Root cause of failure, root cause of success

Here are a couple of tweets from John Allspaw.

Thought exercise: locate an event that is deemed widely to be a *success* in your organization, and then look for the single "root cause" of that success. You will include this "root cause" in a company-wide report, so make sure it's specific enough to defend and support.
— John Allspaw (@allspaw) August 10, 2018

That’s the point of the thought exercise. 🙂 Finding a single “root cause” of a failure is the same as finding a single “root cause” of a success — subject to all pitfalls in doing so. 🙂
— John Allspaw (@allspaw) September 4, 2018

Succeeding at a project in an organization is like pushing a boulder up a hill that is too heavy for any single person to lift.

A team working together to successfully move a boulder to the top of the hill

It doesn’t make sense to ask what the “root cause of success” is for an effort like this, because it’s a collaboration that requires the work of many different people to succeed.

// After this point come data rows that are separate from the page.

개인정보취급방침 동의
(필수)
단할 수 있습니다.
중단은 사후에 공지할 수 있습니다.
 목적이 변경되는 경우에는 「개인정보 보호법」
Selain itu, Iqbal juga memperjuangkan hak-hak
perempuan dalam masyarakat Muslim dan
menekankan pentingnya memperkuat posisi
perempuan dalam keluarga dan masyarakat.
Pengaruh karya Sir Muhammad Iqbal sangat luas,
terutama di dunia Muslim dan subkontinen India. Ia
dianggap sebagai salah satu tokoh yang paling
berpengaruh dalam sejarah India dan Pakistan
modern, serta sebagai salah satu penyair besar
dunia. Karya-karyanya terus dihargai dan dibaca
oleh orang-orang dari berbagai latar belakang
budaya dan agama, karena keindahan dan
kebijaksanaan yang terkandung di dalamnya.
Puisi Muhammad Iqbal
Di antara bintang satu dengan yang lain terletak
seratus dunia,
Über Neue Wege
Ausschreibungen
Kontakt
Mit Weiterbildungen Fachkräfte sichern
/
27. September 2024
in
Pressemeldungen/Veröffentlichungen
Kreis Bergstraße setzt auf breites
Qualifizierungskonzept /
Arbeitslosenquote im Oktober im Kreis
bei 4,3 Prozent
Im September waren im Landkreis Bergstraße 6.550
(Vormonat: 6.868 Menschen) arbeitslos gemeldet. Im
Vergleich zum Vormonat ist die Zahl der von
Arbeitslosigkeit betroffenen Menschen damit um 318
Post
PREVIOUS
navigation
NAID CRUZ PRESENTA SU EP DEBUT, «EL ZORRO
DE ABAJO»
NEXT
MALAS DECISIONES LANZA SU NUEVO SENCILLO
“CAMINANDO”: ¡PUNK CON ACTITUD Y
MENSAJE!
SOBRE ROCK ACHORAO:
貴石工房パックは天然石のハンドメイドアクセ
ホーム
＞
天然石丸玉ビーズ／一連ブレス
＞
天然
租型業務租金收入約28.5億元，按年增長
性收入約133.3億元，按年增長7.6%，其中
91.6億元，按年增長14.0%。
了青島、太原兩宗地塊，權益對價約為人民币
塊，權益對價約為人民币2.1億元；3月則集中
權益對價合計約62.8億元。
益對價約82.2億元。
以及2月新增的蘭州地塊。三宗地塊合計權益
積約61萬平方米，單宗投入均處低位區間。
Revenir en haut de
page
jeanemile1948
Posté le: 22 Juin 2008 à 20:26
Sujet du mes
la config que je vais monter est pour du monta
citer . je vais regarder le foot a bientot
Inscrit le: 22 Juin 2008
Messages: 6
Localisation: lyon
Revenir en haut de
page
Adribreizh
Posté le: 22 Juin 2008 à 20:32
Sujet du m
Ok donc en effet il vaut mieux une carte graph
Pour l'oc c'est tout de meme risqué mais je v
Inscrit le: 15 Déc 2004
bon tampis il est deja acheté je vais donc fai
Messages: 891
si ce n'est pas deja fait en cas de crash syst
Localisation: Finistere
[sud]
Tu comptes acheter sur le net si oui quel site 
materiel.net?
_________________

It’s not meaningful to single out a particular individual as the reason the boulder made it to the top.

Now, let’s imagine that the team got the boulder to the top of the hill, and balanced it precariously at the summit, maybe with some supports to keep it from tumbling down again.

Next, imagine that there’s a nearby baseball field, and some kid whacks a fly ball that strikes one of the supports, and the rock tumbles down.

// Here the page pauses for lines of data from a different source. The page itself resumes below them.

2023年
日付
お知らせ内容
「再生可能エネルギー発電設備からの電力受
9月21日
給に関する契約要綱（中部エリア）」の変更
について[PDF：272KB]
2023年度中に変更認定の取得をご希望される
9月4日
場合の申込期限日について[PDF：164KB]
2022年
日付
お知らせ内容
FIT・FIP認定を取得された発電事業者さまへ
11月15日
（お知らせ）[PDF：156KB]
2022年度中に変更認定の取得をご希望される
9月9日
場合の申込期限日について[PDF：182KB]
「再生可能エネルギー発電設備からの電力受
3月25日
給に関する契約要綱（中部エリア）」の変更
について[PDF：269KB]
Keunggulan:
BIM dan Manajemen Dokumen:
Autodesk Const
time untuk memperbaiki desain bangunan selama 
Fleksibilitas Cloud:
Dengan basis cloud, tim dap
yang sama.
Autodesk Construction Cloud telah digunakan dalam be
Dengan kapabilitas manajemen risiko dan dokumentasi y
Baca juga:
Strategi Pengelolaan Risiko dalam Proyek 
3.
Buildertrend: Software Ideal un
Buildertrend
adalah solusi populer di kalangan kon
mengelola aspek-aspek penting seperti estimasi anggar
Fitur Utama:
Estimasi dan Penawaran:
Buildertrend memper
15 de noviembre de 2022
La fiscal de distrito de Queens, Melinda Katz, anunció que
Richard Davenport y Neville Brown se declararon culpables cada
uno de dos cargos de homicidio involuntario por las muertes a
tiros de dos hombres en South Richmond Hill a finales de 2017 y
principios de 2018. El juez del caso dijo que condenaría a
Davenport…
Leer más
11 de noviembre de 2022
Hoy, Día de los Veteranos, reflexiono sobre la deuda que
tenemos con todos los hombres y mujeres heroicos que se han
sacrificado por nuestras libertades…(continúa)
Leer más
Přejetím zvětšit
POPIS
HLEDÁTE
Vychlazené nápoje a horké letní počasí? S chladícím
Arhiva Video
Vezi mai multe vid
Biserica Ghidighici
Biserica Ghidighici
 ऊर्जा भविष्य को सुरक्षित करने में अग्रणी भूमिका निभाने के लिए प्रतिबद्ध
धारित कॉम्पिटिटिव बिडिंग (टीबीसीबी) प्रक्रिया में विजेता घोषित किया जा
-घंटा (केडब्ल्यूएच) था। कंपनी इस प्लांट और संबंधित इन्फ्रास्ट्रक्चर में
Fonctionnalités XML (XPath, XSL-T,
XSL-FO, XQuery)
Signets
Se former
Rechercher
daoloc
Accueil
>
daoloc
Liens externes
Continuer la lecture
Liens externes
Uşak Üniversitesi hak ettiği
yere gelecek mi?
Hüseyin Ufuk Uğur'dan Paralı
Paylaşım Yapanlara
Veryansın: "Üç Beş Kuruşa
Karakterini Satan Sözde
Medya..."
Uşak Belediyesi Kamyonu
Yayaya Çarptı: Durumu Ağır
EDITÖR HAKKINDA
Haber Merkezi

In comes the ball, down goes the boulder

This, I think, is how people tend to view failure in systems. A perturbation comes along, strikes the system, and the system falls over. We associate the root cause with this perturbation.

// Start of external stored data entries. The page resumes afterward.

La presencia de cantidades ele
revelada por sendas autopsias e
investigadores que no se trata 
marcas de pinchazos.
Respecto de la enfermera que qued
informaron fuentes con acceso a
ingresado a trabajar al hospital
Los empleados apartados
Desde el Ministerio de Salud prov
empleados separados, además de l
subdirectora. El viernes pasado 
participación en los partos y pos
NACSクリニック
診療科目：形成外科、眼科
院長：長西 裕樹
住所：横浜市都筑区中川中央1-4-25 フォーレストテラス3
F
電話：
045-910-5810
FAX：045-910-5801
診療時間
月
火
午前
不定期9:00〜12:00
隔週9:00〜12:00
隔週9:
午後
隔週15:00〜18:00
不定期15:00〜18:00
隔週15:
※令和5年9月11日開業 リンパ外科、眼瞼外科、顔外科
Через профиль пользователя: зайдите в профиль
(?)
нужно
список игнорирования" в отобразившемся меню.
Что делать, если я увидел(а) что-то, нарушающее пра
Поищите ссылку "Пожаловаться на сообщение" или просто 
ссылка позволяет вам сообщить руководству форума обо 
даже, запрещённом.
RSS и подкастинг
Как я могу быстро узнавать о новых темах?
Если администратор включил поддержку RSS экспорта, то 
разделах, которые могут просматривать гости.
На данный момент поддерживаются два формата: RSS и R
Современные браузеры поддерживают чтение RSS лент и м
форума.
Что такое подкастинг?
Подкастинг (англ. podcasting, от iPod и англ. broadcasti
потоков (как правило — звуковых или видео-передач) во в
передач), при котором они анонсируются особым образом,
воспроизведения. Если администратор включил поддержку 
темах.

In a way, our systems are like a boulder precariously balanced at the top of a hill. But this view is incomplete. Because what’s keeping the complex system boulder balanced is not a collection of passive supports. Instead, there are a number of active processes, like a group of people that are constantly watching the boulder to see if it starts to slip, and applying force to keep it balanced.

A collection of people watching the boulder and pushing on it to keep it from falling

Any successful complex system will have evolved these sorts of dynamic processes. These are what keep the system from falling over every time a kid hits a stray ball.

Note that it’s not the case that all of these processes have to be working for the boulder to stay up. The boulder won’t fall just because someone let their guard down for a moment, or even if one person happened to be absent one day; the boulder would never stay up if it required everyone to behave perfectly all of the time. Because it’s a group of people keeping it balanced, there is redundancy: one person can compensate for another person who falters.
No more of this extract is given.